A peça, na tradução e encenação de Jorge Silva Melo, conta com a representação de Artistas Unidos: Catarina Wallenstein (Mirandolina), Américo Silva (Marquês de Forlipópoli), António Simão (Conde Albafiorita), Elmano Sancho (Cavaleiro de Rippafat), Rúben Gomes (Fabrício, empregado de Mirandolina), Maria João Falcão ("Baronesa" Hortênsia, de Palermo), Maria João Pinho ("Condessa" Dejanira, de Roma), João Delgado (Criado do Cavaleiro) e Tiago Nogueira (Criado do Conde).
Da autoria do veneziano Carlo Goldoni, A estalajadeira (estreada em 1753) é o alvo nesse conflito setecentista entre uma velha aristocracia em decadência e uma burguesia em ascensão.
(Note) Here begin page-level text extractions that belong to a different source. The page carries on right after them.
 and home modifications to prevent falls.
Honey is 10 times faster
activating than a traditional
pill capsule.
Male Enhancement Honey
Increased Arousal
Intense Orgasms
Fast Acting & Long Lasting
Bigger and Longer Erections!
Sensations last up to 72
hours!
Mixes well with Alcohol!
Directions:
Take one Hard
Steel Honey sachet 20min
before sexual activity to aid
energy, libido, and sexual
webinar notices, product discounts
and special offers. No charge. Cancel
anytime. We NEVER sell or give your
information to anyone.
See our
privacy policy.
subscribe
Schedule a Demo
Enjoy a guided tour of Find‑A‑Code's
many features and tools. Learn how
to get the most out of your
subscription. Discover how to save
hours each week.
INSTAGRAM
Num teatro que reflete a mudança no Mundo, no realismo que espelha a questão social e a natureza das relações homem-mulher feitas também dos sentimentos matizados pela sociedade dominante.
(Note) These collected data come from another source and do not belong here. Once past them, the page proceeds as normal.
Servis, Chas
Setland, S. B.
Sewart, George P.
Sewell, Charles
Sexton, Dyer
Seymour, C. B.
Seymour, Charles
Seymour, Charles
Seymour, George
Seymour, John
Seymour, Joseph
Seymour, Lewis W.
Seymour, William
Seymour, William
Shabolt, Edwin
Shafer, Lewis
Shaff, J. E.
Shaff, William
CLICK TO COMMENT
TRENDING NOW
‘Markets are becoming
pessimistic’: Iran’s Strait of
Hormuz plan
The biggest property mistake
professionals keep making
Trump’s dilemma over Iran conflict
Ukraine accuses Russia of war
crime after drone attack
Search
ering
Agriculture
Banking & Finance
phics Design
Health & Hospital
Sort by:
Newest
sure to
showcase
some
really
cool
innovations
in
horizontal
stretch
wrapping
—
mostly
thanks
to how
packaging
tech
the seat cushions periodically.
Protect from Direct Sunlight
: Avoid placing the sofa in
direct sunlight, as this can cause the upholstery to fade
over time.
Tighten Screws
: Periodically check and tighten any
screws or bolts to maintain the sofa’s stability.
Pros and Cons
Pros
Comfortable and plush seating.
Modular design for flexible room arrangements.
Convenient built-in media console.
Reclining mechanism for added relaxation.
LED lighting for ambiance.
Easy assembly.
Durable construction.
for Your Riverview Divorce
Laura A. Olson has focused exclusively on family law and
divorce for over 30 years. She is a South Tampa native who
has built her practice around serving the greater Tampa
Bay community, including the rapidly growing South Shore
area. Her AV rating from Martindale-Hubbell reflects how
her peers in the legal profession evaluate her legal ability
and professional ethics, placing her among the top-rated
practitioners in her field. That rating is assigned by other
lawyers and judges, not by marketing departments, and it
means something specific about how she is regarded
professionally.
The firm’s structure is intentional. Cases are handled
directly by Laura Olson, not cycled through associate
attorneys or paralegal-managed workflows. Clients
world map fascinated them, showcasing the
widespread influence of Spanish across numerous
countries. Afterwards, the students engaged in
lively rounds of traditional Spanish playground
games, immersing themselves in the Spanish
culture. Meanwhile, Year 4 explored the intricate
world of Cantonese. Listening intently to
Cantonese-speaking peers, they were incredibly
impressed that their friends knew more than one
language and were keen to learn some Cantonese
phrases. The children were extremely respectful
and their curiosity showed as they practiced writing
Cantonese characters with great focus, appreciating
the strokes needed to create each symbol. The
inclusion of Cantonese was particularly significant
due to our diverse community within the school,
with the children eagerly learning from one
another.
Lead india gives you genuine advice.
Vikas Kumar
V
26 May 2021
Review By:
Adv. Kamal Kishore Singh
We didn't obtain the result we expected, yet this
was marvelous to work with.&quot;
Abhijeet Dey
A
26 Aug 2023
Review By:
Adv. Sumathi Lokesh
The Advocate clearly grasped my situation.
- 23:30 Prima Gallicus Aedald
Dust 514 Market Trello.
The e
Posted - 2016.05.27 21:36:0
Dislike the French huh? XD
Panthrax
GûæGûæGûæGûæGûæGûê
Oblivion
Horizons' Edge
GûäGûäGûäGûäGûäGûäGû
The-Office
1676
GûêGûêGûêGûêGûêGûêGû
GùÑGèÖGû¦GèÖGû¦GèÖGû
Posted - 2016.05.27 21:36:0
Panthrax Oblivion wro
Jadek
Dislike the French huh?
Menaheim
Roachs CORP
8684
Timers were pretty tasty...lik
Num local de encontros (a estalagem), aprende o público as artes de sedução (da estalajadeira Mirandolina) e como não é credível dizer "nunca mais" (como o cavaleiro que, conscientemente afastado dos perigos femininos, acaba por se render aos encantos de Mirandolina); confronta-se com os vários estratos sociais, as expectativas e as frustrações vividas; partilha, com a heroína, as estratégias de uma sobrevivência que pode sair cara, quando levada ao limite dos estratagemas e dos artifícios. Daí o aviso final, com a moralidade típica do exemplo: "E vós, senhores, aproveitai de tudo o que vistes para vantagem e segurança dos vossos corações. E se alguma vez estiverdes numa ocasião de duvidar, quase a ceder, pensai nos artifícios que vistes. E lembrai-vos da Estalajadeira!"
Mirandolina é "diretora" na representação do amor. É aquela que confidencia ao espectador o que nunca fará, para não cair nas malhas do duque arruinado ou do conde que usa e abusa do dinheiro que tem para tudo conseguir; é aquela que dá a conhecer tudo o que vai ser feito para dominar um cavaleiro que se diz distante dos efeitos de sedução feminina. No exercício desse seu poder - que transforma as relações com o masculino num jogo cómico -, o controlo dos "cordelinhos" pode ser perdido. Mirandolina sabe-o, como o revela ao confrontar astutamente duas comediantes, senhoras sem condição social definida (e sem homem), frívolas, disponíveis para tudo e para todos.
Por isso, a dona da estalagem, no final e por opção própria, cumpre o que lhe está destinado, na sua própria situação: aceitar o que a realidade lhe dá (Fabrício, o homem que a deseja e que se encontra ao seu lado, no seu próprio espaço / universo), em vez de continuar com jogos de teatro, que a podem comprometer.
Entre um duque, um conde e um cavaleiro, a estalajadeira é aquela que define o que quer da vida, dona de si e do seu nariz - um pouco à imagem da Inês Pereira: não quer cavalos que a derrubem (cavaleiro ou alguém de condição "superior"); fica com o "asno" (não tão tolo ou ingénuo quanto o original vicentino, mas alguém que sempre viveu e quis ser em função dela).